■ Exercise aim
Make an exact copy, from the records below, of the lines from the line containing "тве скидки на" to the line containing "ПН, 11/03/2024 - 11:14", both lines included, excluding pictures.

+---+

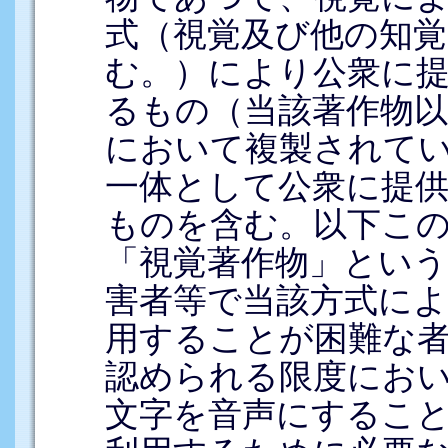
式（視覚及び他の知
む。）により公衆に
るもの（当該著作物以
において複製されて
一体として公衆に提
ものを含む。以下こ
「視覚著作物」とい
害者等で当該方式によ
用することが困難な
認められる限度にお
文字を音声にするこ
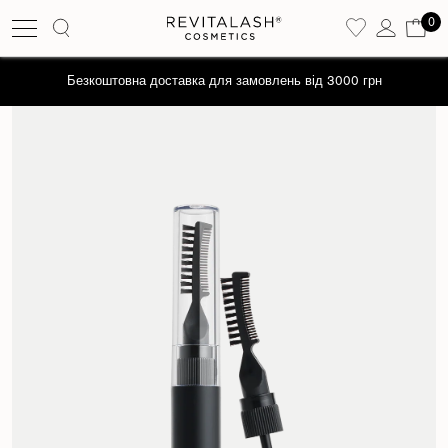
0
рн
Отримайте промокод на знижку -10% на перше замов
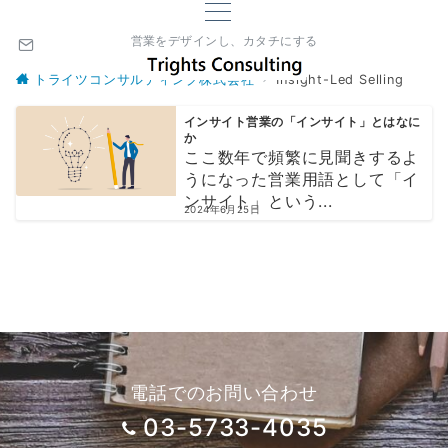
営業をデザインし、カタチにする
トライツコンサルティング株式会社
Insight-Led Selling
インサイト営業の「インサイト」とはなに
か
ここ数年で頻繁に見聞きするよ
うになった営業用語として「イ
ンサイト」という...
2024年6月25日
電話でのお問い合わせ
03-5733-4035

+---+

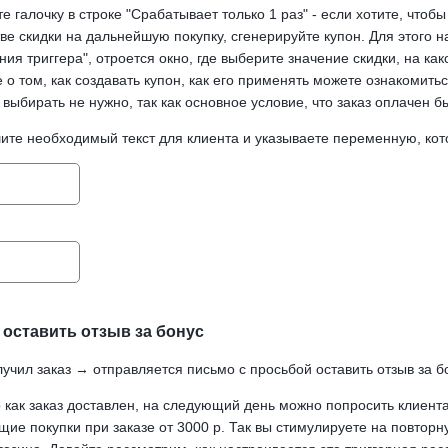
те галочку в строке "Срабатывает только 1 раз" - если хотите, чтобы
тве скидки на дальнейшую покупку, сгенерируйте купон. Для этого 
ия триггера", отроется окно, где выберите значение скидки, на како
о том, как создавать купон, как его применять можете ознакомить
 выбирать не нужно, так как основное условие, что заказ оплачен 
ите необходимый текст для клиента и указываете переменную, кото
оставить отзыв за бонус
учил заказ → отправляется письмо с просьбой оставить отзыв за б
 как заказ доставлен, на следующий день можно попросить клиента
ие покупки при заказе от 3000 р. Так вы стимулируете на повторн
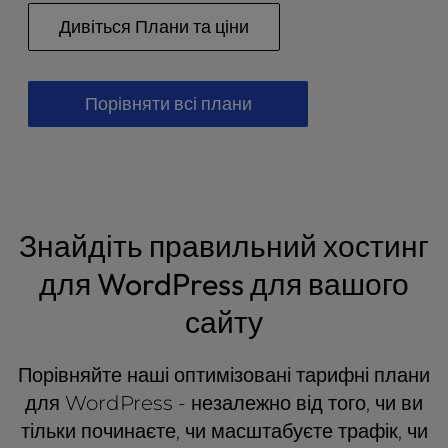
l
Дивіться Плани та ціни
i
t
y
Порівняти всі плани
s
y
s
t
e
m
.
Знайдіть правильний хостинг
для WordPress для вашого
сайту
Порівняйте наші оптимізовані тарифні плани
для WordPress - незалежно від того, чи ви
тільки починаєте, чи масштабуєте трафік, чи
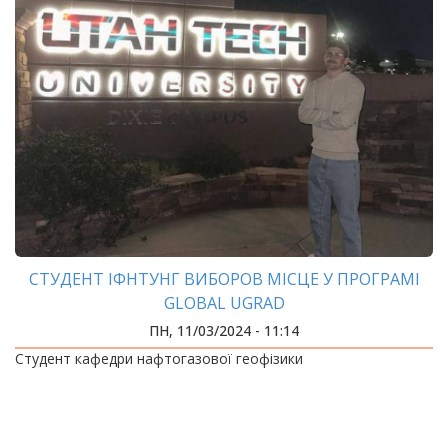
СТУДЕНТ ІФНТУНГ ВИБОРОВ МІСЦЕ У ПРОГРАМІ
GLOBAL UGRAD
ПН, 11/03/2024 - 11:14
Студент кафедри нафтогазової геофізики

+---+

■ Result below
тве скидки на дальнейшую покупку, сгенерируйте купон. Для этого 
ия триггера", отроется окно, где выберите значение скидки, на како
о том, как создавать купон, как его применять можете ознакомить
 выбирать не нужно, так как основное условие, что заказ оплачен 
ите необходимый текст для клиента и указываете переменную, кото
оставить отзыв за бонус
учил заказ → отправляется письмо с просьбой оставить отзыв за б
 как заказ доставлен, на следующий день можно попросить клиента
ие покупки при заказе от 3000 р. Так вы стимулируете на повторн
l
Дивіться Плани та ціни
i
t
y
Порівняти всі плани
s
y
s
t
e
m
.
Знайдіть правильний хостинг
для WordPress для вашого
сайту
Порівняйте наші оптимізовані тарифні плани
для WordPress - незалежно від того, чи ви
тільки починаєте, чи масштабуєте трафік, чи
СТУДЕНТ ІФНТУНГ ВИБОРОВ МІСЦЕ У ПРОГРАМІ
GLOBAL UGRAD
ПН, 11/03/2024 - 11:14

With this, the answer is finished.